» **Provided records**
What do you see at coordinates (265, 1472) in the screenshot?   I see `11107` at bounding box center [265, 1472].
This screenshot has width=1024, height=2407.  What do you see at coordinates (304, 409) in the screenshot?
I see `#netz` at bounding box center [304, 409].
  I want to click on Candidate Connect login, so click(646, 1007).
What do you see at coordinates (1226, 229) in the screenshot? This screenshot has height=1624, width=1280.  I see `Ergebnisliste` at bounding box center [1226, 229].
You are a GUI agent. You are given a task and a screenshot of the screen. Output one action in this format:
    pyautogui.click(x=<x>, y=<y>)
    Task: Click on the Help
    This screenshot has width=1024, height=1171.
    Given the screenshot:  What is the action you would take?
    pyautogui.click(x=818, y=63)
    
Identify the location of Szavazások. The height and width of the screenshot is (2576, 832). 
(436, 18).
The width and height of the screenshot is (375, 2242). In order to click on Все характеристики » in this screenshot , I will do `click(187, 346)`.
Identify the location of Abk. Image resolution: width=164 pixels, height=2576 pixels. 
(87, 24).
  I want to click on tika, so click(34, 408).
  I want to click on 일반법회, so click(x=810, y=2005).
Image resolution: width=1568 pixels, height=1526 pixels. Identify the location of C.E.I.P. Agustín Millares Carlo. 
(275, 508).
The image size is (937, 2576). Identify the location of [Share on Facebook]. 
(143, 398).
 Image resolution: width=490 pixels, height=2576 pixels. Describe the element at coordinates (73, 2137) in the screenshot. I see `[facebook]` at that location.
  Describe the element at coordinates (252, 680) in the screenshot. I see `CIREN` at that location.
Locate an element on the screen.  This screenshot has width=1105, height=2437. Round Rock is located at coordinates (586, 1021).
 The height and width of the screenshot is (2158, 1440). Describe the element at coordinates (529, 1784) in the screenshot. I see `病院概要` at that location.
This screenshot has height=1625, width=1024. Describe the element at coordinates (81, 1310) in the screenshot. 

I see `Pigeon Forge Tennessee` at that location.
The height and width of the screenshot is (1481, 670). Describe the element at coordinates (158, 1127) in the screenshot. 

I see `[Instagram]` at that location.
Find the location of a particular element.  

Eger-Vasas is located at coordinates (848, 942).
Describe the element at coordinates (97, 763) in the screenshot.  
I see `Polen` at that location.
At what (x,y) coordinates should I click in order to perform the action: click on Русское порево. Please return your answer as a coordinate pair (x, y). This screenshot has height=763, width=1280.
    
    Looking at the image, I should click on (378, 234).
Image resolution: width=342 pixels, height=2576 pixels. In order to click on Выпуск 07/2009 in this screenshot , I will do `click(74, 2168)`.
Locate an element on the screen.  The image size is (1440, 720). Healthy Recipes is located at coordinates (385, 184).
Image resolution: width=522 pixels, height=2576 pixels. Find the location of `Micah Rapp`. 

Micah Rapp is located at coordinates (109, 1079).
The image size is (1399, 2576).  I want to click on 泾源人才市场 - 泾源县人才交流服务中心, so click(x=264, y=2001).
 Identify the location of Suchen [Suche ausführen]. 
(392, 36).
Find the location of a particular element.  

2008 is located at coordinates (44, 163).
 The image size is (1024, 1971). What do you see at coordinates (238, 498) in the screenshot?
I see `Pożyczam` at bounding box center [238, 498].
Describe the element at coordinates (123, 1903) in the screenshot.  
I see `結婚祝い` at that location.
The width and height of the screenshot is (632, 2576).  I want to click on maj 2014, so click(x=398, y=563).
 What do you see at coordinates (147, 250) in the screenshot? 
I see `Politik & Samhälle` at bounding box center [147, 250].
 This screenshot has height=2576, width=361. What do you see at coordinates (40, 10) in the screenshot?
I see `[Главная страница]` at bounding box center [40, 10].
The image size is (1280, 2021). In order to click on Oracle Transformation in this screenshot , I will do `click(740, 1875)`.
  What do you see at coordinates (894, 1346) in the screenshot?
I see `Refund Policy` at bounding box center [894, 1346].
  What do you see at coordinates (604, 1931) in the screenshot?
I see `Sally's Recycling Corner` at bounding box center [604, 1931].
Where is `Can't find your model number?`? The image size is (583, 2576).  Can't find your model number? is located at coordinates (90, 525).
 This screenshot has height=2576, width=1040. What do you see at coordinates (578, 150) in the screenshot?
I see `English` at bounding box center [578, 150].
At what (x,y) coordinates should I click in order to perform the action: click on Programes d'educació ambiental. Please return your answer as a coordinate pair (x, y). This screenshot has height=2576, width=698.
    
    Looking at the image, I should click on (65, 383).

» **Exercise prompt**
Every record is to be written out verbatim.

» **Response to the exercise**
What do you see at coordinates (265, 1472) in the screenshot?   I see `11107` at bounding box center [265, 1472].
This screenshot has width=1024, height=2407.  What do you see at coordinates (304, 409) in the screenshot?
I see `#netz` at bounding box center [304, 409].
  I want to click on Candidate Connect login, so click(646, 1007).
What do you see at coordinates (1226, 229) in the screenshot? This screenshot has height=1624, width=1280.  I see `Ergebnisliste` at bounding box center [1226, 229].
You are a GUI agent. You are given a task and a screenshot of the screen. Output one action in this format:
    pyautogui.click(x=<x>, y=<y>)
    Task: Click on the Help
    This screenshot has width=1024, height=1171.
    Given the screenshot:  What is the action you would take?
    pyautogui.click(x=818, y=63)
    
Identify the location of Szavazások. The height and width of the screenshot is (2576, 832). 
(436, 18).
The width and height of the screenshot is (375, 2242). In order to click on Все характеристики » in this screenshot , I will do `click(187, 346)`.
Identify the location of Abk. Image resolution: width=164 pixels, height=2576 pixels. 
(87, 24).
  I want to click on tika, so click(34, 408).
  I want to click on 일반법회, so click(x=810, y=2005).
Image resolution: width=1568 pixels, height=1526 pixels. Identify the location of C.E.I.P. Agustín Millares Carlo. 
(275, 508).
The image size is (937, 2576). Identify the location of [Share on Facebook]. 
(143, 398).
 Image resolution: width=490 pixels, height=2576 pixels. Describe the element at coordinates (73, 2137) in the screenshot. I see `[facebook]` at that location.
  Describe the element at coordinates (252, 680) in the screenshot. I see `CIREN` at that location.
Locate an element on the screen.  This screenshot has width=1105, height=2437. Round Rock is located at coordinates (586, 1021).
 The height and width of the screenshot is (2158, 1440). Describe the element at coordinates (529, 1784) in the screenshot. I see `病院概要` at that location.
This screenshot has height=1625, width=1024. Describe the element at coordinates (81, 1310) in the screenshot. 

I see `Pigeon Forge Tennessee` at that location.
The height and width of the screenshot is (1481, 670). Describe the element at coordinates (158, 1127) in the screenshot. 

I see `[Instagram]` at that location.
Find the location of a particular element.  

Eger-Vasas is located at coordinates (848, 942).
Describe the element at coordinates (97, 763) in the screenshot.  
I see `Polen` at that location.
At what (x,y) coordinates should I click in order to perform the action: click on Русское порево. Please return your answer as a coordinate pair (x, y). This screenshot has height=763, width=1280.
    
    Looking at the image, I should click on (378, 234).
Image resolution: width=342 pixels, height=2576 pixels. In order to click on Выпуск 07/2009 in this screenshot , I will do `click(74, 2168)`.
Locate an element on the screen.  The image size is (1440, 720). Healthy Recipes is located at coordinates (385, 184).
Image resolution: width=522 pixels, height=2576 pixels. Find the location of `Micah Rapp`. 

Micah Rapp is located at coordinates (109, 1079).
The image size is (1399, 2576).  I want to click on 泾源人才市场 - 泾源县人才交流服务中心, so click(x=264, y=2001).
 Identify the location of Suchen [Suche ausführen]. 
(392, 36).
Find the location of a particular element.  

2008 is located at coordinates (44, 163).
 The image size is (1024, 1971). What do you see at coordinates (238, 498) in the screenshot?
I see `Pożyczam` at bounding box center [238, 498].
Describe the element at coordinates (123, 1903) in the screenshot.  
I see `結婚祝い` at that location.
The width and height of the screenshot is (632, 2576).  I want to click on maj 2014, so click(x=398, y=563).
 What do you see at coordinates (147, 250) in the screenshot? 
I see `Politik & Samhälle` at bounding box center [147, 250].
 This screenshot has height=2576, width=361. What do you see at coordinates (40, 10) in the screenshot?
I see `[Главная страница]` at bounding box center [40, 10].
The image size is (1280, 2021). In order to click on Oracle Transformation in this screenshot , I will do `click(740, 1875)`.
  What do you see at coordinates (894, 1346) in the screenshot?
I see `Refund Policy` at bounding box center [894, 1346].
  What do you see at coordinates (604, 1931) in the screenshot?
I see `Sally's Recycling Corner` at bounding box center [604, 1931].
Where is `Can't find your model number?`? The image size is (583, 2576).  Can't find your model number? is located at coordinates (90, 525).
 This screenshot has height=2576, width=1040. What do you see at coordinates (578, 150) in the screenshot?
I see `English` at bounding box center [578, 150].
At what (x,y) coordinates should I click in order to perform the action: click on Programes d'educació ambiental. Please return your answer as a coordinate pair (x, y). This screenshot has height=2576, width=698.
    
    Looking at the image, I should click on (65, 383).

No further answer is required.